Convoy users already must use the Convoy mobile app to share their location when on a load for Convoy, but if the driver’s phone battery dies or if they lose cell reception, GPS is unable to send precise location information to Convoy, requiring check-ins with the carrier to confirm the estimated arrival time.
The KeepTruckin integration will provide a secondary location service to augment Convoy’s shipment tracking, using data from the KeepTruckin ELD.
The partnership also lowers costs for carriers by offering a 15% discount on KeepTruckin’s ELDs and other fleet management technology.

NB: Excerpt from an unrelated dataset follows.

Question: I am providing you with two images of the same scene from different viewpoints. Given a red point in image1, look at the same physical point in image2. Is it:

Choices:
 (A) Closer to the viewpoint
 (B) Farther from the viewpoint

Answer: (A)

Energy Dept.’s contracted radioactive haulers get 30-minute break waiver extension
Carriers contracted with the Department of Energy to haul security-sensitive radioactive materials can continue to operate with a waiver from the 30-minute break rule requirements following an extension of the waiver by the Federal Motor Carrier Safety Administration.
The agency announced the extension in a Federal Register notice that will publish Monday, July 6. FMCSA first granted the waiver on June 30, 2015, for five years.
Under the terms of the waiver, exempted drivers can use 30 minutes or more of on-duty attendance time to satisfy the 30-minute break requirement, as long as they are not performing other work during that time.
The renewal is effective immediately and is good through Sept. 29, 2020, when the revised hours of service rules, which FMCSA says make the waiver unnecessary, are set to take effect.